Tuesday, February 28, 2006
Gah. US settles suit by Egyptian claiming wrongful detention:
Scribed at 1:38 pm
Friday, February 24, 2006
Read and be enlightened... Fafblog! Why are we in Iraq?
Scribed at 12:08 pm
Thursday, February 23, 2006
Funny, the BBC recognises the symbolic importance of the al-Askari shrine - not as a functional building, but as a symbol of belief - and notes the effect it can have and the problems of a civil war now being faced.
But the attack on the WTC in the US was also a symbolic attack, and wars were the (intentional) result. One rule for one layer of the fractal diplomacy, another rule for a different layer.
"Civil war could lead to the break-up of the country, and would export even more instability and violence across the wider Middle East and beyond."
Why can we only think on the size of national borders?
Scribed at 12:10 pm
Wednesday, February 22, 2006
Controversy over UAE company owning US ports - a shift in the balances of power, in more ways than one?
Scribed at 11:02 am
Scribed at 10:58 am
Monday, February 20, 2006
Interesting (or maybe I've just been ignoring the reports recently...) - 1 suicide bomber in Iraq, but another bomber who just left a bag in a restaurant and then walked out.
Is using MO a plausible strategy to determine alignment, motivation, state of mind, etc of a terrorist?
Scribed at 2:26 pm
Google throws out US data demand.
Go Google, I say. This really rubs against the criticism from US lawmakers for caving into the Chinese earlier on. But why? Not because I think Google are "hypocritical" or playing different games with different countries (which they probably are ), but because it highlights the different political tactics different nations use with respect to policy.
China, one could say, are at least laying down what can and cannot be searched for through Google. The US, on the other hand, is after user behaviour. Given the reports of population profiling in construction, which approach is more likely to lead to control over the habits of people in their own homes?
Sure, I'm simplifying it a "bit". But when democrat Tom Lantos says "I simply don't understand how your corporate leadership sleeps at night" in reference to the accused companies, maybe that's his fault. The point is that it's easy to point a finger at people doing business, proclaiming them to be evil, but one shouldn't assume that the one doing the pointing is any less "concerned" about surfers' habits.
By bringing both sides together under their own, "related news" style Google banner, maybe this becomes easier to see.
Scribed at 12:55 pm
Monday, February 13, 2006
Why do lots of people say that voice recognition and speech-controlled computers are the "next big interface thing" when multi-touch-point displays are far more exciting? Non-video stuff (info and screenshots) to be found here.
Scribed at 6:43 pm
Thursday, February 09, 2006
BBC has article on ongoing saga of US Congress making political edits to Wikipedia. Some brief comment, because there's been a lot of criticism focusing on Wikipedia as a source of reference recently, and I think it would be good to separate the issue away from all that.
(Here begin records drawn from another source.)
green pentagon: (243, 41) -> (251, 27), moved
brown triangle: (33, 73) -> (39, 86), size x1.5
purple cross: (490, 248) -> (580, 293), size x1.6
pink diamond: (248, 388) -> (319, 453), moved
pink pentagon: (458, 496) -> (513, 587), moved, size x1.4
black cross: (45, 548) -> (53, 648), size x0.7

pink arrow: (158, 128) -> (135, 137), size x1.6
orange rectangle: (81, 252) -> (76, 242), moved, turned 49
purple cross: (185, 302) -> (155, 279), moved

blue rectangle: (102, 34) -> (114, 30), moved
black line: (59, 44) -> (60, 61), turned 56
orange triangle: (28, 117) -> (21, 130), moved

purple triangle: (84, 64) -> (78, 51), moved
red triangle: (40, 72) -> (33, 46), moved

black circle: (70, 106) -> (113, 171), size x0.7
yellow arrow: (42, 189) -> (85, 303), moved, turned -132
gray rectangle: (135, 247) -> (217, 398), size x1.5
This article highlights the other side of Wikipedia - the audit trail, rather than the information. The history, rather than the final version. In this instance, the news isn't that Wikipedia can be changed by anyone, it's that the changes made by someone can be seen and published, with a large amount of non-repudiation associated with it.
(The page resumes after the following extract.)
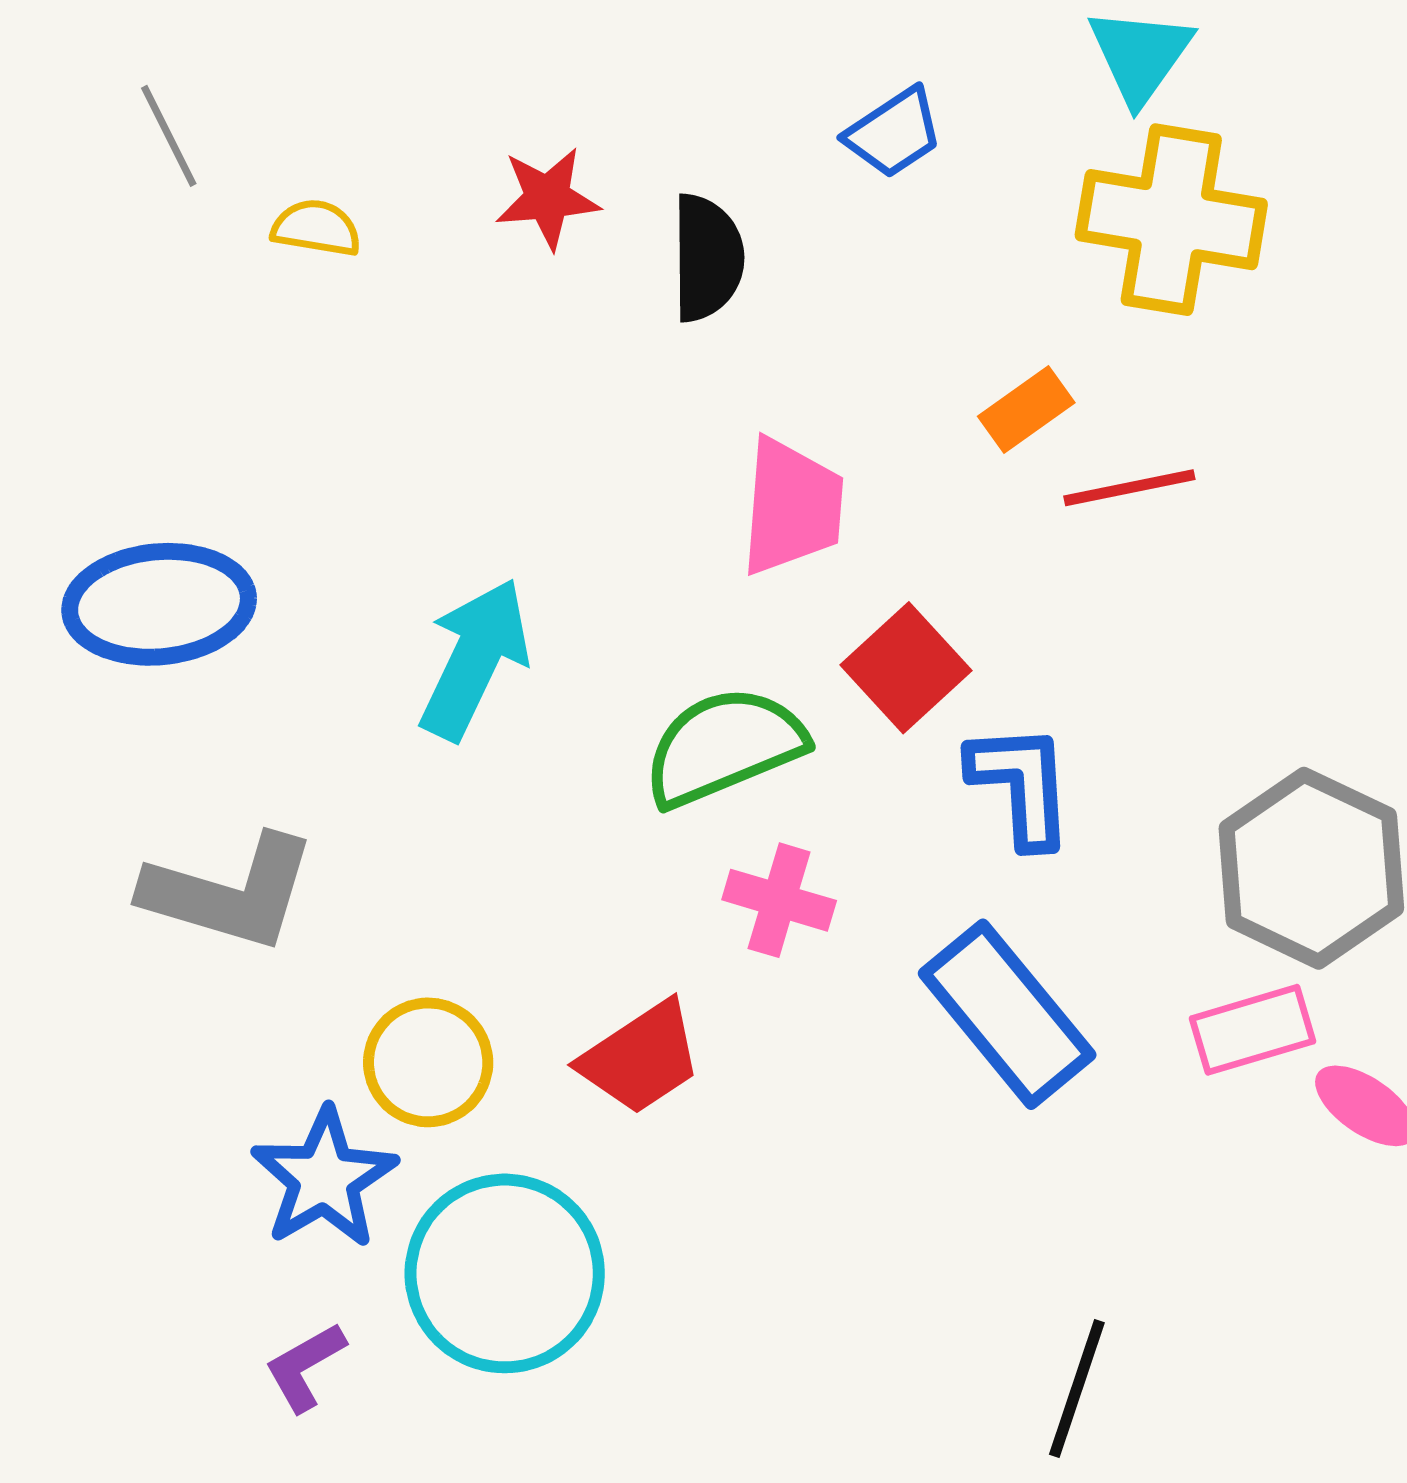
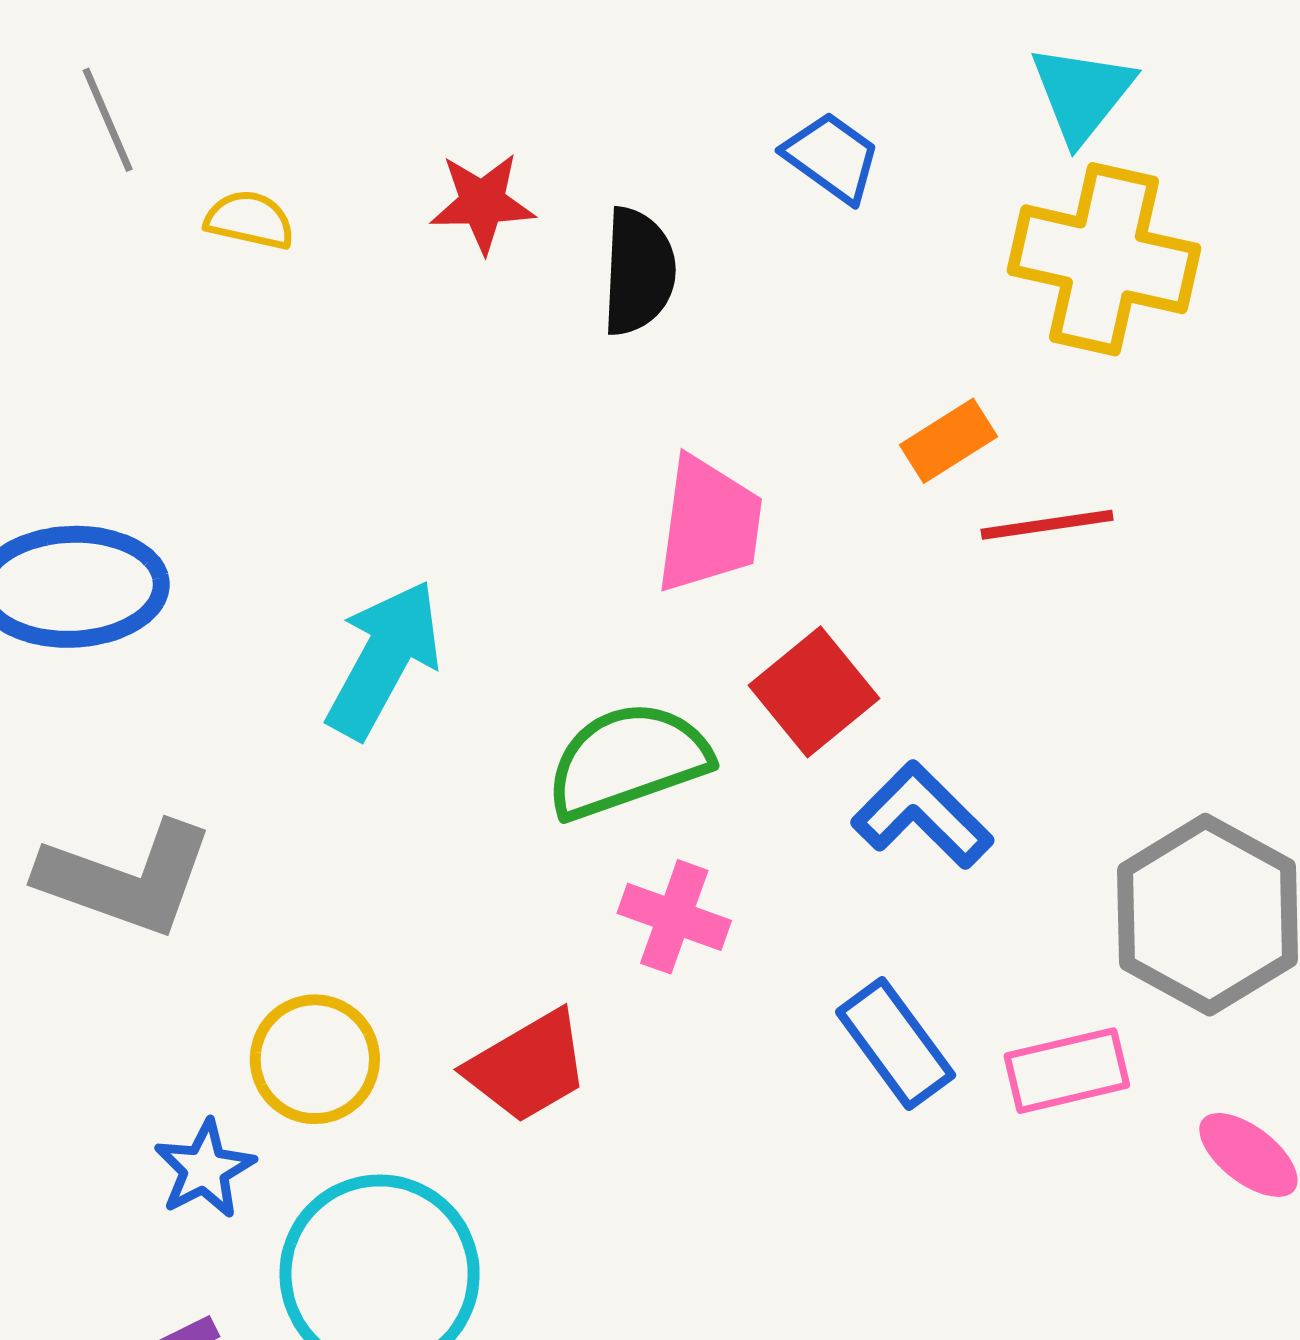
blue trapezoid: (894, 133) -> (832, 157), turned -114
blue L-shape: (1021, 785) -> (922, 815), turned -45
blue rectangle: (1007, 1014) -> (896, 1043), size x0.7
pink rectangle: (1253, 1030) -> (1067, 1071), moved
blue star: (324, 1178) -> (205, 1169), size x0.7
The lesson to be learnt by people making changes is, of course, to do it through bouncing proxies, disguise your tracks, which I don't think Wikipedia can fix quite so easily. But at least we have here one example of how the versioning system highlights - extremely efficiently - the relationship between governments (and, should they choose to, other firms/organisations) and "public" information.
Can the same be said for other media outlets? How can we check the same audit trail for other Encyclopedias, or for the news and media outlets? We can't. We rely on leaks and suspicion instead.
This is why I like Wikipedia - it's not just about the information, it's about where that information comes from too. It's a process, not a product.
Scribed at 1:37 pm
Tuesday, February 07, 2006
I'm a few days behind the news, ironically because I'm trying to understand economics in general. But catching up with Chris @ qwghlm regarding Tim Worstall having a go at Rob Newman in the Guardian about the nature of capitalism is always good, hearty fun.
Unfortunately, the myriad comments (including he blogger's) at Tim's remind me why I'll continue to mostly-ignore the fevered ranting of economists - an overwhelming ability to attack things in terms of theory and definition, and a particularly underwhelming ability to ignore everything else.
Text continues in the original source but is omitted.